Homem atropelado por padre após furto morre em Santa Cruz

Lilian Grasiela
| Tempo de leitura: 3 min

Morreu na manhã desta quarta-feira (27), na Santa Casa de Santa Cruz do Rio Pardo (90 quilômetros de Bauru), Angelo Marcos dos Santos Nogueira, 40 anos, conhecido como "Anjinho", atropelado pelo padre Gustavo Trindade dos Santos no último dia 7 de maio, após furtar peças de roupas da casa paroquial da Igreja de São Sebastião. Com a morte dele, o exame necroscópico será feito e, se o laudo do Instituto Médico Legal (IML) apontar que o óbito tem relação com o atropelamento, o religioso, que é réu em ação por tentativa de homicídio qualificado, poderá responder por homicídio consumado.

A morte de Nogueira foi confirmada pela Polícia Civil. Ele chegou a ficar internado em estado grave por vários dias após o atropelamento, em Santa Cruz e em Ourinhos, recebeu alta, mas ficou com sequelas. Recentemente, voltou para o hospital, mas, ontem de manhã, acabou não resistindo. Por meio de nota, a assessoria de imprensa do Ministério Público (MP) informou que "serão determinadas diligências nos autos visando à realização do exame necroscópico, segundo informações já em andamento pela Polícia Civil".

"Com a realização do exame necroscópico, a perícia determinará, de forma técnica, se a morte da vítima decorreu da natural evolução dos ferimentos, ou de complicação destes, causados pelo atropelamento.
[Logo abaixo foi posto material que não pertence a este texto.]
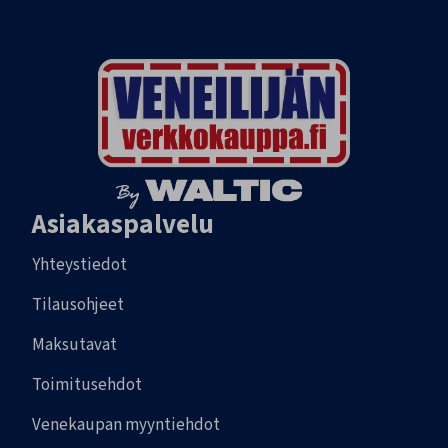
Asiakaspalvelu
Yhteystiedot
Tilausohjeet
Maksutavat
Toimitusehdot
Venekaupan myyntiehdot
Se positiva a resposta pericial, existirá nexo de causalidade entre a conduta inicial do denunciado e a morte da vítima, o que determinará o aditamento da denúncia, a qual, inicialmente, se deu na modalidade tentada, para tipificar o crime consumado, visando à adequação fática da imputação da qual deverá se defender o acusado", explica.

Ainda segundo o MP, se a perícia concluir que a morte não teve relação direta e decorrente do atropelamento, o processo continuará seu trâmite da forma como está, "com a tipicidade posta na denúncia, isto é, na modalidade tentada, estando, hoje, aguardando a citação do denunciado". Ontem, a Diocese de Ourinhos publicou nota de pesar em sua página no Facebook lamentando a morte de Nogueira e se solidarizando com amigos e familiares dele.

RELEMBRE O CASO

Conforme divulgado pelo JC, no dia 7 de maio, por volta das 20h40, uma câmera de segurança na avenida Tiradentes, Centro de Santa Cruz do Rio Pardo, registrou o momento em que carro da Diocese de Ourinhos perseguiu e atropelou, na calçada, Angelo Marcos dos Santos Nogueira, que havia furtado roupas da igreja.
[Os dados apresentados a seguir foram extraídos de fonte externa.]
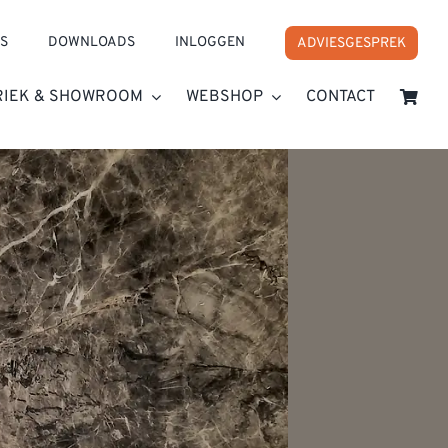
S
DOWNLOADS
INLOGGEN
ADVIESGESPREK
RIEK & SHOWROOM
WEBSHOP
CONTACT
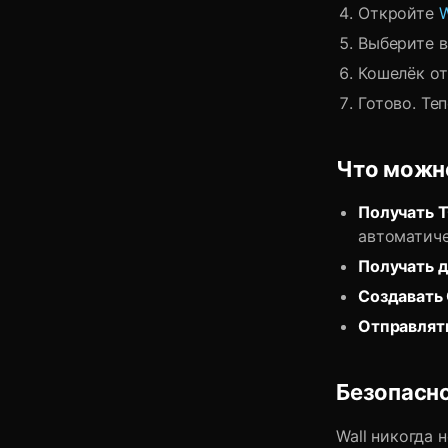
Откройте
W
Выберите в
Кошелёк от
Готово. Те
Что можн
Получать 
автоматич
Получать д
Создавать 
Отправлят
Безопасн
Wall никогда 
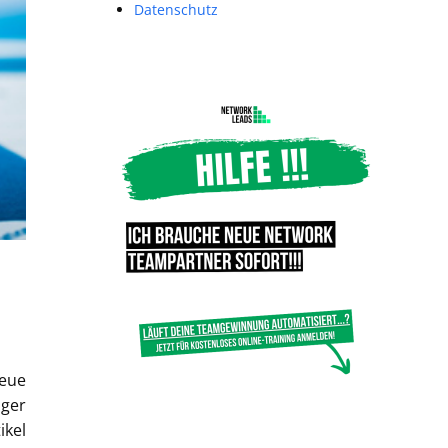
Datenschutz
neue
iger
ikel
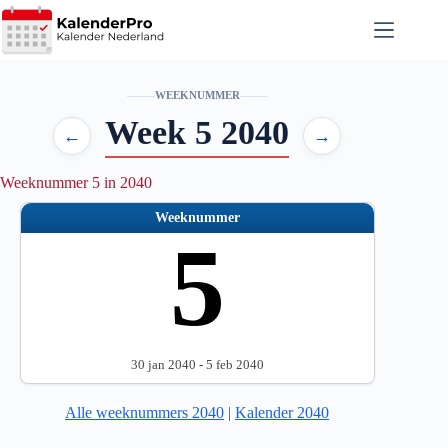
Ga
naar
de
inhoud
WEEKNUMMER
Week 5 2040
←
→
Weeknummer 5 in 2040
Weeknummer
5
30 jan 2040 - 5 feb 2040
Alle weeknummers 2040
|
Kalender 2040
Após o atropelamento, o condutor, identificado como Gustavo Trindade dos Santos, pároco da Paróquia de São Sebastião, engatou ré e deixou o local sem prestar socorro à vítima, que foi internada em estado grave. O padre foi afastado de suas atividades religiosas.

O inquérito instaurado para apurar o caso foi concluído no fim de maio, sem o depoimento do religioso, e ele foi indiciado por tentativa de homicídio qualificado. O MP denunciou o padre pelo mesmo crime e a denúncia foi aceita pela Justiça em 22 de junho. Com isso, ele tornou-se réu em ação penal e poderá ser julgado pelo Tribunal do Júri.
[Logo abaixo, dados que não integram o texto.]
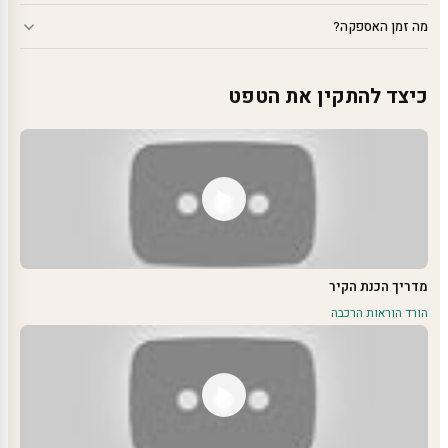
מה זמן האספקה?
כיצד להתקין את הטפט
מדריך הכנת הקיר
הורד הוראות הרכבה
Durante as investigações, a Polícia Civil chegou a representar duas vezes à Justiça pela decretação da prisão preventiva do religioso, mas os dois pedidos foram negados. Em depoimento à polícia, por videoconferência, o padre afirmou que jogou o carro na direção do suspeito apenas com a intenção de pará-lo e que não parou para prestar socorro por acreditar que ele pudesse estar armado.